Les petites entreprises doivent également sortir d'une logique « retour-sur-investissement-rapide » et travailler sur des démarches de long terme, de développement durable. Certes, la période actuelle pousse à réfléchir à deux fois en termes d'investissement mais les entreprises doivent être convaincues qu'investir dans les procédures de recherche et de développement et, plus précisément dans les procédures d'intelligence économique, leur sera bénéfique. À l’inverse, la défaillance informationnelle pourrait leur être fatale.

 

Quelles sont, selon vous, les clés d'une politique d'intelligence économique réussie ?

L’Etat doit sensibiliser à la pratique de l’IE. C’est incontournable. Il doit proposer des formations à nos étudiants et aux professionnels, poursuivre et accentuer le travail de sensibilisation en cohérence avec sa politique d'intelligence économique territoriale.

La garantie de la sécurisation et de la compétitivité des secteurs stratégiques préalablement identifiés par l’Etat est indispensable. Elle passe par le jeu de la collaboration avec les entreprises, où l’Etat devient le transmetteur des informations nécessaires à leur développement.

Mais surtout, la puissance publique est tenue d’avoir un positionnement pro-actif en termes d'influence. Nous sommes soumis aux contraintes de la globalisation. Plutôt que de les subir, agissons.

Un rapprochement de la France de toutes les organisations internationales, multilatérales ou européennes à vocation économique et financières (OMC, OCDE, FMI...) qui dictent les règles du jeu, est inévitable. En faisant entendre la voix de la France, en participant à l'activité normative, nos entreprises bénéficieront d'une compétitivité égale à leurs concurrents internationaux. Cette présence dans les organisations internationales, espace d'informations ouvert, est également essentielle en termes stratégiques. Il s’agit pour nos représentants de penser Intelligence Economique en faisant de l'influence au profit de l'équipe France, en collectant l'information utile etpertinente sur nos concurrents, sur l'environnement, sur les futures normes qui permettront à notre économie d'anticiper.

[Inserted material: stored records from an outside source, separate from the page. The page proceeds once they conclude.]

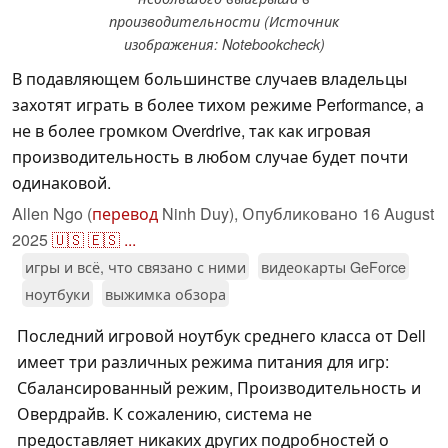
производительности (Источник
изображения: Notebookcheck)
В подавляющем большинстве случаев владельцы
захотят играть в более тихом режиме Performance, а
не в более громком Overdrive, так как игровая
производительность в любом случае будет почти
одинаковой.
Allen Ngo (
перевод
Ninh Duy),
Опубликовано
16 August
2025
🇺🇸
🇪🇸
...
игры и всё, что связано с ними
видеокарты GeForce
ноутбуки
выжимка обзора
Последний игровой ноутбук среднего класса от Dell
имеет три различных режима питания для игр:
Сбалансированный режим, Производительность и
Овердрайв. К сожалению, система не
предоставляет никаких других подробностей о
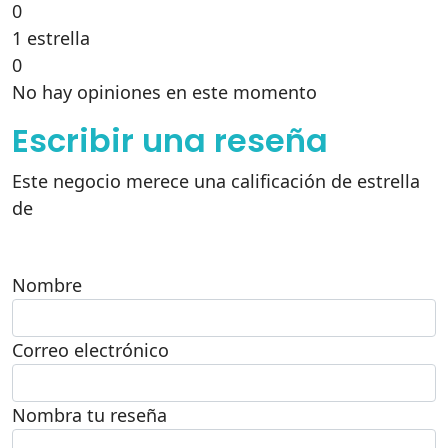
0
1 estrella
0
No hay opiniones en este momento
Escribir una reseña
Este negocio merece una calificación de estrella
de
Nombre
Correo electrónico
Nombra tu reseña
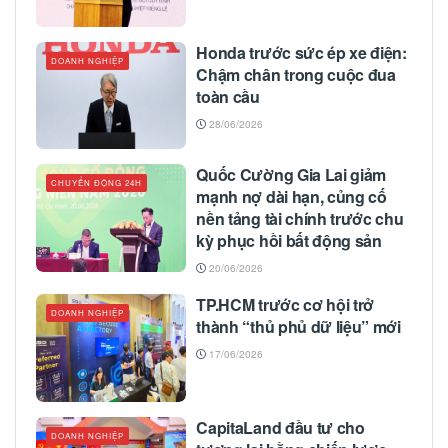
Honda trước sức ép xe điện:
DOANH NGHIỆP
Chậm chân trong cuộc đua
toàn cầu
28/06/2026
Quốc Cường Gia Lai giảm
CHUYỂN ĐỘNG 24H
mạnh nợ dài hạn, củng cố
nền tảng tài chính trước chu
kỳ phục hồi bất động sản
20/06/2026
TP.HCM trước cơ hội trở
DOANH NGHIỆP
thành “thủ phủ dữ liệu” mới
17/06/2026
CapitaLand đầu tư cho
DOANH NGHIỆP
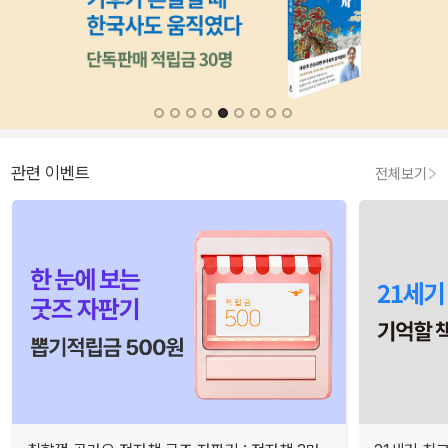
관련 이벤트
전체보기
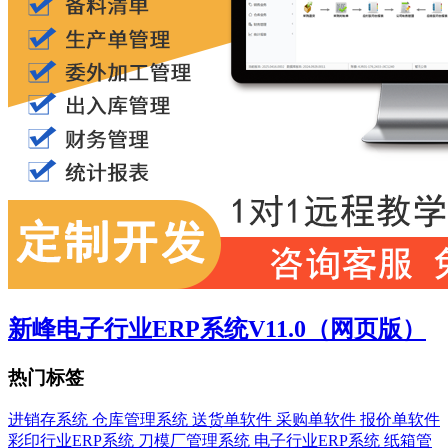
新峰电子行业ERP系统V11.0（网页版）
热门标签
进销存系统
仓库管理系统
送货单软件
采购单软件
报价单软件
彩印行业ERP系统
刀模厂管理系统
电子行业ERP系统
纸箱管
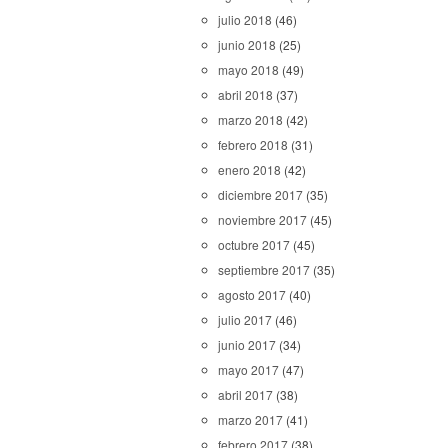
julio 2018
(46)
junio 2018
(25)
mayo 2018
(49)
abril 2018
(37)
marzo 2018
(42)
febrero 2018
(31)
enero 2018
(42)
diciembre 2017
(35)
noviembre 2017
(45)
octubre 2017
(45)
septiembre 2017
(35)
agosto 2017
(40)
julio 2017
(46)
junio 2017
(34)
mayo 2017
(47)
abril 2017
(38)
marzo 2017
(41)
febrero 2017
(38)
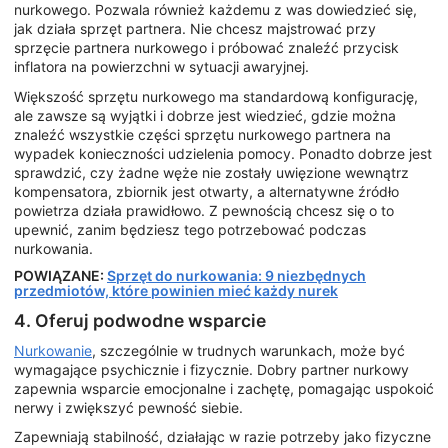
nurkowego. Pozwala również każdemu z was dowiedzieć się,
jak działa sprzęt partnera. Nie chcesz majstrować przy
sprzęcie partnera nurkowego i próbować znaleźć przycisk
inflatora na powierzchni w sytuacji awaryjnej.
Większość sprzętu nurkowego ma standardową konfigurację,
ale zawsze są wyjątki i dobrze jest wiedzieć, gdzie można
znaleźć wszystkie części sprzętu nurkowego partnera na
wypadek konieczności udzielenia pomocy. Ponadto dobrze jest
sprawdzić, czy żadne węże nie zostały uwięzione wewnątrz
kompensatora, zbiornik jest otwarty, a alternatywne źródło
powietrza działa prawidłowo. Z pewnością chcesz się o to
upewnić, zanim będziesz tego potrzebować podczas
nurkowania.
POWIĄZANE:
Sprzęt do nurkowania: 9 niezbędnych
przedmiotów, które powinien mieć każdy nurek
4. Oferuj podwodne wsparcie
Nurkowanie
, szczególnie w trudnych warunkach, może być
wymagające psychicznie i fizycznie. Dobry partner nurkowy
zapewnia wsparcie emocjonalne i zachętę, pomagając uspokoić
nerwy i zwiększyć pewność siebie.
Zapewniają stabilność, działając w razie potrzeby jako fizyczne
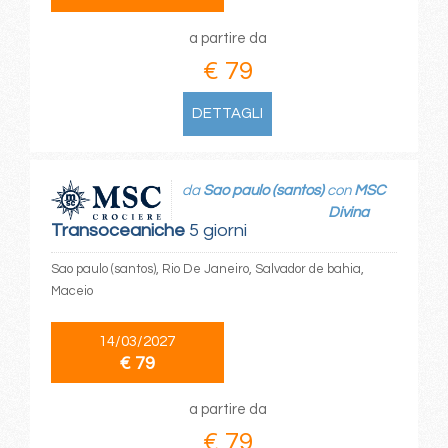
a partire da
€ 79
DETTAGLI
da
Sao paulo (santos)
con
MSC
Divina
Transoceaniche
5 giorni
Sao paulo (santos), Rio De Janeiro, Salvador de bahia,
Maceio
14/03/2027
€ 79
a partire da
€ 79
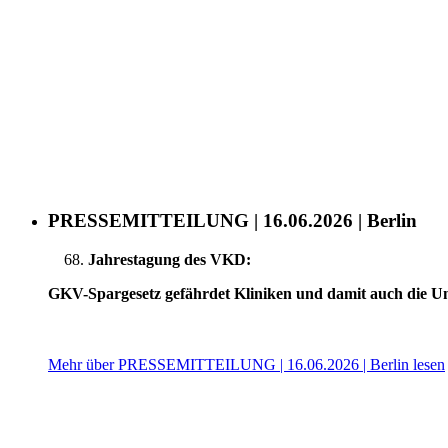
PRESSEMITTEILUNG | 16.06.2026 | Berlin
Jahrestagung des VKD:
GKV-Spargesetz gefährdet Kliniken und damit auch die U
Mehr über PRESSEMITTEILUNG | 16.06.2026 | Berlin lesen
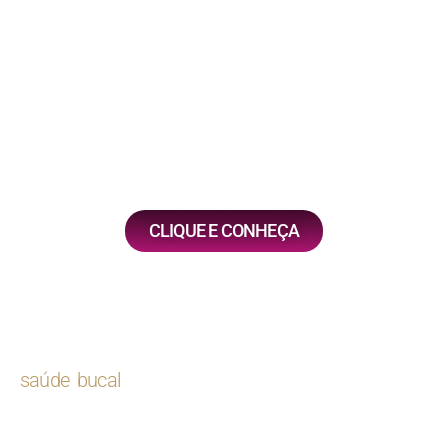
porcelana são restaurações indiretas indicadas
para reparar dentes com danos moderados,
preservando a estrutura dental saudável e
garantindo resistência e estética. Esses
procedimentos contribuem para um sorriso
harmonioso e saudável.
CLIQUE E CONHEÇA
ODONTOLOGIA PREVENTIVA
A odontologia preventiva é essencial para manter a
saúde bucal
e evitar problemas futuros. Exames
dentários e orais regulares permitem a detecção
precoce de cáries, doenças gengivais e outras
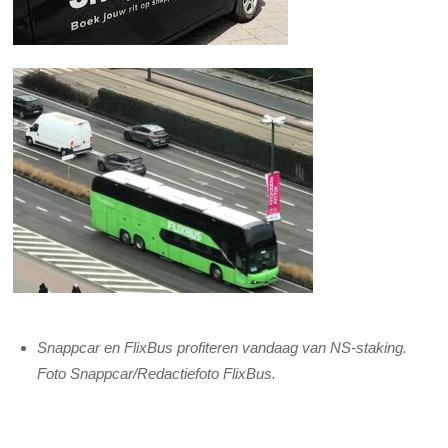
Snappcar en FlixBus profiteren vandaag van NS-staking.
Foto Snappcar/Redactiefoto FlixBus.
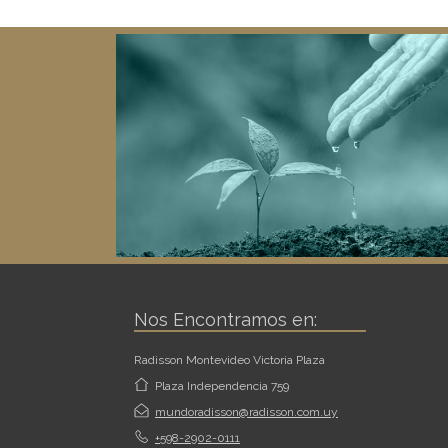
Nos Encontramos en:
Radisson Montevideo Victoria Plaza
Plaza Independencia 759
mundoradisson@radisson.com.uy
+598-2902-0111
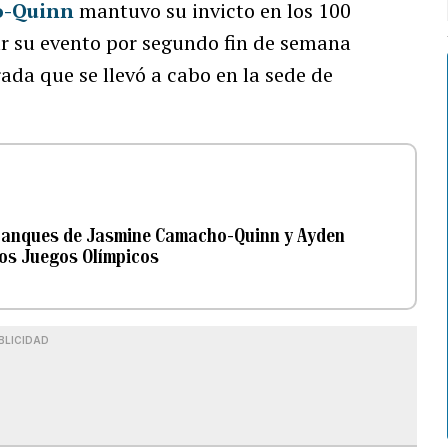
o-Quinn
mantuvo su invicto en los 100
ar su evento por segundo fin de semana
ada que se llevó a cabo en la sede de
rranques de Jasmine Camacho-Quinn y Ayden
los Juegos Olímpicos
BLICIDAD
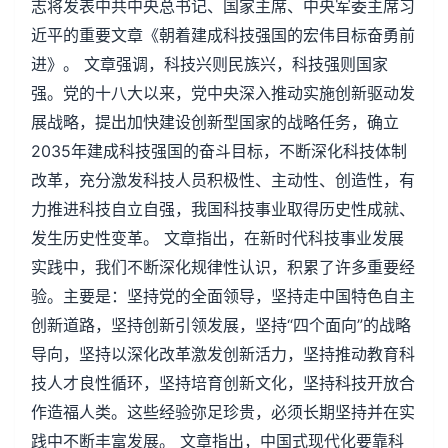
志将发表中共中央总书记、国家主席、中央军委主席习
近平的重要文章《朝着建成科技强国的宏伟目标奋勇前
进》。 文章强调，科技兴则民族兴，科技强则国家
强。党的十八大以来，党中央深入推动实施创新驱动发
展战略，提出加快建设创新型国家的战略任务，确立
2035年建成科技强国的奋斗目标，不断深化科技体制
改革，充分激发科技人员积极性、主动性、创造性，有
力推进科技自立自强，我国科技事业取得历史性成就、
发生历史性变革。 文章指出，在新时代科技事业发展
实践中，我们不断深化规律性认识，积累了许多重要经
验。主要是：坚持党的全面领导，坚持走中国特色自主
创新道路，坚持创新引领发展，坚持“四个面向”的战略
导向，坚持以深化改革激发创新活力，坚持推动教育科
技人才良性循环，坚持培育创新文化，坚持科技开放合
作造福人类。这些经验弥足珍贵，必须长期坚持并在实
践中不断丰富发展。 文章指出，中国式现代化要靠科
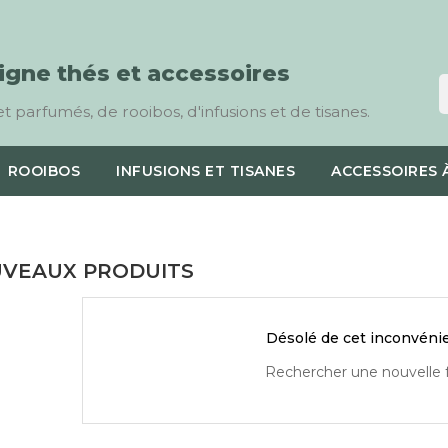
ligne thés et accessoires
t parfumés, de rooibos, d'infusions et de tisanes.
ROOIBOS
INFUSIONS ET TISANES
ACCESSOIRES 
VEAUX PRODUITS
Désolé de cet inconvéni
Rechercher une nouvelle f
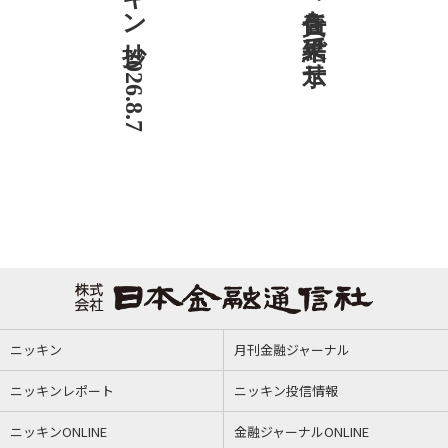
ニッキン抄 2026.8.7
ニッキン
月刊金融ジャーナル
ニッキンレポート
ニッキン投信情報
ニッキンONLINE
金融ジャーナルONLINE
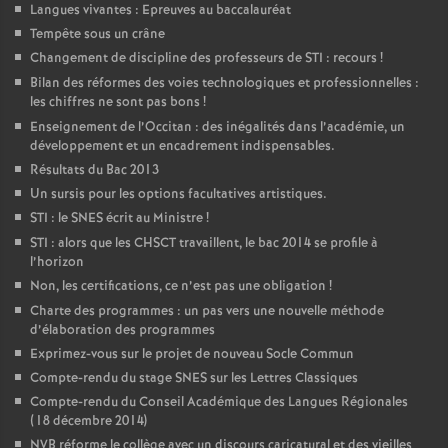
Langues vivantes : Epreuves au baccalauréat
Tempête sous un crâne
Changement de discipline des professeurs de STI : recours
!
Bilan des réformes des voies technologiques et professionnelles :
les chiffres ne sont pas bons
!
Enseignement de l’Occitan : des inégalités dans l’académie, un
développement et un encadrement indispensables.
Résultats du Bac 2013
Un sursis pour les options facultatives artistiques.
STI : le SNES écrit au Ministre
!
STI : alors que les CHSCT travaillent, le bac 2014 se profile à
l’horizon
Non, les certifications, ce n’est pas une obligation
!
Charte des programmes : un pas vers une nouvelle méthode
d’élaboration des programmes
Exprimez-vous sur le projet de nouveau Socle Commun
Compte-rendu du stage SNES sur les Lettres Classiques
Compte-rendu du Conseil Académique des Langues Régionales
(18 décembre 2014)
NVB réforme le collège avec un discours caricatural et des vieilles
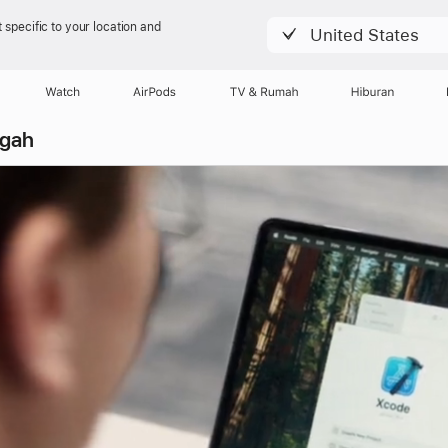
 specific to your location and
United States
Watch
AirPods
TV & Rumah
Hiburan
gah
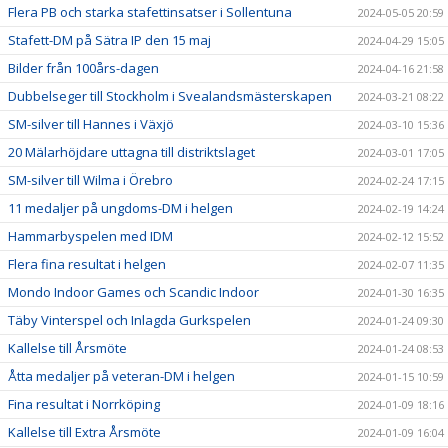
Flera PB och starka stafettinsatser i Sollentuna
2024-05-05 20:59
Stafett-DM på Sätra IP den 15 maj
2024-04-29 15:05
Bilder från 100års-dagen
2024-04-16 21:58
Dubbelseger till Stockholm i Svealandsmästerskapen
2024-03-21 08:22
SM-silver till Hannes i Växjö
2024-03-10 15:36
20 Mälarhöjdare uttagna till distriktslaget
2024-03-01 17:05
SM-silver till Wilma i Örebro
2024-02-24 17:15
11 medaljer på ungdoms-DM i helgen
2024-02-19 14:24
Hammarbyspelen med IDM
2024-02-12 15:52
Flera fina resultat i helgen
2024-02-07 11:35
Mondo Indoor Games och Scandic Indoor
2024-01-30 16:35
Täby Vinterspel och Inlagda Gurkspelen
2024-01-24 09:30
Kallelse till Årsmöte
2024-01-24 08:53
Åtta medaljer på veteran-DM i helgen
2024-01-15 10:59
Fina resultat i Norrköping
2024-01-09 18:16
Kallelse till Extra Årsmöte
2024-01-09 16:04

Mais surtout, notre pays bénéficie encore d'un rayonnement culturel sur lequel il doit s'appuyer. Travaillons avec notre réseau de la francophonie. Imposons nos modes de pensée, nos ressorts culturels et nos visions. Non seulement, nous maintiendrons notre identité industrielle et culturelle, mais nous façonnerons aussi les marchés à notre image. Nos entreprises seront davantage en capacité de dominer la concurrence car ce seront nos normes qui seront imposées.

Enfin, militons pour une politique d'Intelligence économique communautaire, même si aujourd'hui à Bruxelles la conception française est encore trop perçue comme un patriotisme économique. La France a besoin d'une Europe forte et il faut que chaque Etat sorte d'une logique purement nationale.

 

Que pensez-vous de la notion actuelle du Secret des affaires ?

Il faut que les parlementaires, notamment ceux de la commission des lois qui travaillent sur le sujet, prennent cette question très au sérieux. Une refonte du droit des affaires s’impose, afin de prendre des mesures adaptées à la défense du secret des affaires.

Une réforme du Code de la procédure civile est nécessaire, à l'image de ce qui est déjà applicable devant l'Autorité de la concurrence où le rapporteur général peut refuser à une partie la communication de pièce mettant en jeu le secret des affaires. Le secret des affaires est donc à redéfinir juridiquement.

 

Nous devons tous nous imprégner de la culture IE et c'est à nous, politiques de choisir pour notre économie cette direction et engager une démarche collective entreprise-Etat. Il en va de notre compétitivité et de nos emplois, c'est un enjeu national, l’intérêt général le commande.